アウシュビッツ強制収容所はナチス・ドイツがポーランド南部に建設し、ユダヤ人の大量虐殺、ホロコーストの中心的な役割を担った大規模な施設です。
ガス室などでおよそ110万人が虐殺され、このうちおよそ100万人がユダヤ人です。
27日はアウシュビッツ強制収容所が旧ソビエト軍によって解放された1945年1月27日から80年の節目となり、収容所の跡地で追悼式典が開かれます。
式典には生き延びた人やその家族のほかドイツのシュタインマイヤー大統領、フランスのマクロン大統領、それにイギリスのチャールズ国王などおよそ50か国の代表が出席する予定です。
収容所の跡地にはこの週末も多くの人が足を運び、このうちイギリスから訪れた男性は「犠牲になった人たちへ追悼の思いを示し、何が起きたかを目にするために来た。二度と起きないことを願う」と話していました。
またイギリスから訪れた女性は「何よりも人が他者に対してこのような行いをしたことに怒りを感じた。そして形を変えて今も続いていることに不安を感じる」と話し、世界で紛争や人道危機が相次いでいることに懸念を示していました。
アウシュビッツ強制収容所とは
ホロコーストで中核的な役割
アウシュビッツ強制収容所はナチス・ドイツが、ポーランド南部に建設した最大規模の強制収容所です。
収容所は3つの主要な施設で構成され、最初のものは1940年に建設されました。
ガス室を備えた「絶滅収容所」とも呼ばれ、ヨーロッパのユダヤ人の絶滅を目指したホロコーストの中核的な役割を担いました。
強制収容所にはヨーロッパ各地のユダヤ人が連行され、高齢者や病人、子連れの女性は到着してまもなくガス室で殺害されました。
ナチス・ドイツは、収容したユダヤ人にガス室で殺害された遺体から金歯などを取り除く作業や焼却処理も強制しました。
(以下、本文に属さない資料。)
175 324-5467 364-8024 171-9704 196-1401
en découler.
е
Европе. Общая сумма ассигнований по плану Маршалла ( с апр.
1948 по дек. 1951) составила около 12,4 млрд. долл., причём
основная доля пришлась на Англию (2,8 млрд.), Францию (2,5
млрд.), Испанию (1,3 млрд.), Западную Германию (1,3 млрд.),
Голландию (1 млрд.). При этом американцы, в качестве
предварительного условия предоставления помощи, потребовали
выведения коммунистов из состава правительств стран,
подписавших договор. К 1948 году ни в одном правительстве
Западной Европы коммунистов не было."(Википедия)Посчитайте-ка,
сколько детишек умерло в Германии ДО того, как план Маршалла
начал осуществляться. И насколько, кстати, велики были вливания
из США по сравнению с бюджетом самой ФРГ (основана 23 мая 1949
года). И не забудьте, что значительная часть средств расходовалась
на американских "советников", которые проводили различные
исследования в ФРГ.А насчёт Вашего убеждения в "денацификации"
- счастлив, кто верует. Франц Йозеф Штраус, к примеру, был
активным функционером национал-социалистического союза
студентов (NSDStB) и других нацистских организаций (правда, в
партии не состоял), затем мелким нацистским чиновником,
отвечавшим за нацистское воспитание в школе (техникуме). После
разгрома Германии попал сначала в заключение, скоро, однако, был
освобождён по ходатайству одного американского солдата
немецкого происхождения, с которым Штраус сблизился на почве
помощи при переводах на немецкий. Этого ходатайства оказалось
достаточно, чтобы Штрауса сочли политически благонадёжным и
収容所の入り口にはドイツ語で「働けば自由になる」と書かれた看板が掲げられましたが、働けるとみなされた人は工場の建設などの強制労働に従事させられ、満足な食事もなく日常的に虐待を受け尊厳を奪われていきました。
犠牲者 約110万人 “死の行進”の犠牲も
アウシュビッツでの犠牲者はおよそ110万人に上り、そのうちおよそ100万人がユダヤ人です。
またナチス・ドイツは1945年の1月、旧ソビエト軍の進軍を受け、多くのユダヤ人をほかの収容所へ移動させます。
移送の列車に乗るため数十キロ離れた街へは徒歩で移動させられ、真冬の行進から脱落した人はその場で銃殺されたことなどから「死の行進」と呼ばれています。
その後、1945年1月27日、旧ソビエト軍によってアウシュビッツ強制収容所は解放されました。
当時、強制収容所にはおよそ7000人がいて、多くの人が衰弱してひん死の状態だったということです。
アウシュビッツ強制収容所は第2次世界大戦後は博物館となり、世界各地から大勢の人が見学に訪れています。博物館によりますと去年は183万人が訪れました。